TASK ITEM: Beginning with the line that has "6 de julho de 2026", reproduce each remaining line of the data exactly, down to and including the last.

DATA RECORDS:

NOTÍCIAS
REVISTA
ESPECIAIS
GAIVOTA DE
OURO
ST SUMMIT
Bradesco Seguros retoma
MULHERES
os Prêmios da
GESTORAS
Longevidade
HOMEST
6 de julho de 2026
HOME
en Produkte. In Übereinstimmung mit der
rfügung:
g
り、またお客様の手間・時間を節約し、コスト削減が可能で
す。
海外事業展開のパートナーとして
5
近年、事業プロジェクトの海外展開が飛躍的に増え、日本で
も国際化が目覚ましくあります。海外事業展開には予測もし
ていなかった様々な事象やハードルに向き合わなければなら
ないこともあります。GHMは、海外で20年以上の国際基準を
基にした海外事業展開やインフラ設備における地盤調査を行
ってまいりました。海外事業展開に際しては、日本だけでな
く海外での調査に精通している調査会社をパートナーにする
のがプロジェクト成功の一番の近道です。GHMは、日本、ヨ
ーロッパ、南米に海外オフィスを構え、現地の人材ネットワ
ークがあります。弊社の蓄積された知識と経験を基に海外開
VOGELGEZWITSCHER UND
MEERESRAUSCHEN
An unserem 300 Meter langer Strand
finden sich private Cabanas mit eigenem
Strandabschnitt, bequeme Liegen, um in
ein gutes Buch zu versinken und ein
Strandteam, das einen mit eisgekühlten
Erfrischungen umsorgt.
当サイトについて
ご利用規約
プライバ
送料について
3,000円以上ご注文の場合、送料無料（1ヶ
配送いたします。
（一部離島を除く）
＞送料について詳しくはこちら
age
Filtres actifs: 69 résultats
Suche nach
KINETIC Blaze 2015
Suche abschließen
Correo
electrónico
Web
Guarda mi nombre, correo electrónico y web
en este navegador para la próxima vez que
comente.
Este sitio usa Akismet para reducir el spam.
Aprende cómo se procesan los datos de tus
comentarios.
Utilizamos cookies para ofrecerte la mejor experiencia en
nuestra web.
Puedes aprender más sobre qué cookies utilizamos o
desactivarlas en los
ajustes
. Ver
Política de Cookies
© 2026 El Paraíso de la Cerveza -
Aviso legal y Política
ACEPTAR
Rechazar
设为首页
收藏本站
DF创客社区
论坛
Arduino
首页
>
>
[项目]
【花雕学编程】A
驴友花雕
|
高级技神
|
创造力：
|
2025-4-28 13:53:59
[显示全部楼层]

WRITTEN ANSWER:
6 de julho de 2026
HOME
en Produkte. In Übereinstimmung mit der
rfügung:
g
り、またお客様の手間・時間を節約し、コスト削減が可能で
す。
海外事業展開のパートナーとして
5
近年、事業プロジェクトの海外展開が飛躍的に増え、日本で
も国際化が目覚ましくあります。海外事業展開には予測もし
ていなかった様々な事象やハードルに向き合わなければなら
ないこともあります。GHMは、海外で20年以上の国際基準を
基にした海外事業展開やインフラ設備における地盤調査を行
ってまいりました。海外事業展開に際しては、日本だけでな
く海外での調査に精通している調査会社をパートナーにする
のがプロジェクト成功の一番の近道です。GHMは、日本、ヨ
ーロッパ、南米に海外オフィスを構え、現地の人材ネットワ
ークがあります。弊社の蓄積された知識と経験を基に海外開
VOGELGEZWITSCHER UND
MEERESRAUSCHEN
An unserem 300 Meter langer Strand
finden sich private Cabanas mit eigenem
Strandabschnitt, bequeme Liegen, um in
ein gutes Buch zu versinken und ein
Strandteam, das einen mit eisgekühlten
Erfrischungen umsorgt.
当サイトについて
ご利用規約
プライバ
送料について
3,000円以上ご注文の場合、送料無料（1ヶ
配送いたします。
（一部離島を除く）
＞送料について詳しくはこちら
age
Filtres actifs: 69 résultats
Suche nach
KINETIC Blaze 2015
Suche abschließen
Correo
electrónico
Web
Guarda mi nombre, correo electrónico y web
en este navegador para la próxima vez que
comente.
Este sitio usa Akismet para reducir el spam.
Aprende cómo se procesan los datos de tus
comentarios.
Utilizamos cookies para ofrecerte la mejor experiencia en
nuestra web.
Puedes aprender más sobre qué cookies utilizamos o
desactivarlas en los
ajustes
. Ver
Política de Cookies
© 2026 El Paraíso de la Cerveza -
Aviso legal y Política
ACEPTAR
Rechazar
设为首页
收藏本站
DF创客社区
论坛
Arduino
首页
>
>
[项目]
【花雕学编程】A
驴友花雕
|
高级技神
|
创造力：
|
2025-4-28 13:53:59
[显示全部楼层]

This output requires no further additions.